_DIRECTIONS_. The answer must repeat every record exactly, with no pictures in it.

____________

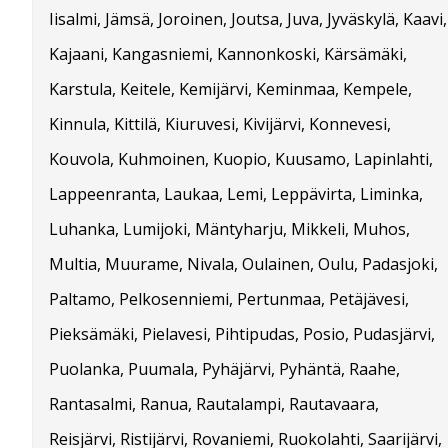
Iisalmi, Jämsä, Joroinen, Joutsa, Juva, Jyväskylä, Kaavi,
Kajaani, Kangasniemi, Kannonkoski, Kärsämäki,
Karstula, Keitele, Kemijärvi, Keminmaa, Kempele,
Kinnula, Kittilä, Kiuruvesi, Kivijärvi, Konnevesi,
Kouvola, Kuhmoinen, Kuopio, Kuusamo, Lapinlahti,
Lappeenranta, Laukaa, Lemi, Leppävirta, Liminka,
Luhanka, Lumijoki, Mäntyharju, Mikkeli, Muhos,
Multia, Muurame, Nivala, Oulainen, Oulu, Padasjoki,
Paltamo, Pelkosenniemi, Pertunmaa, Petäjävesi,
Pieksämäki, Pielavesi, Pihtipudas, Posio, Pudasjärvi,
Puolanka, Puumala, Pyhäjärvi, Pyhäntä, Raahe,
Rantasalmi, Ranua, Rautalampi, Rautavaara,
Reisjärvi, Ristijärvi, Rovaniemi, Ruokolahti, Saarijärvi,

____________

_RESULT FOR THIS TASK_.
Iisalmi, Jämsä, Joroinen, Joutsa, Juva, Jyväskylä, Kaavi,
Kajaani, Kangasniemi, Kannonkoski, Kärsämäki,
Karstula, Keitele, Kemijärvi, Keminmaa, Kempele,
Kinnula, Kittilä, Kiuruvesi, Kivijärvi, Konnevesi,
Kouvola, Kuhmoinen, Kuopio, Kuusamo, Lapinlahti,
Lappeenranta, Laukaa, Lemi, Leppävirta, Liminka,
Luhanka, Lumijoki, Mäntyharju, Mikkeli, Muhos,
Multia, Muurame, Nivala, Oulainen, Oulu, Padasjoki,
Paltamo, Pelkosenniemi, Pertunmaa, Petäjävesi,
Pieksämäki, Pielavesi, Pihtipudas, Posio, Pudasjärvi,
Puolanka, Puumala, Pyhäjärvi, Pyhäntä, Raahe,
Rantasalmi, Ranua, Rautalampi, Rautavaara,
Reisjärvi, Ristijärvi, Rovaniemi, Ruokolahti, Saarijärvi,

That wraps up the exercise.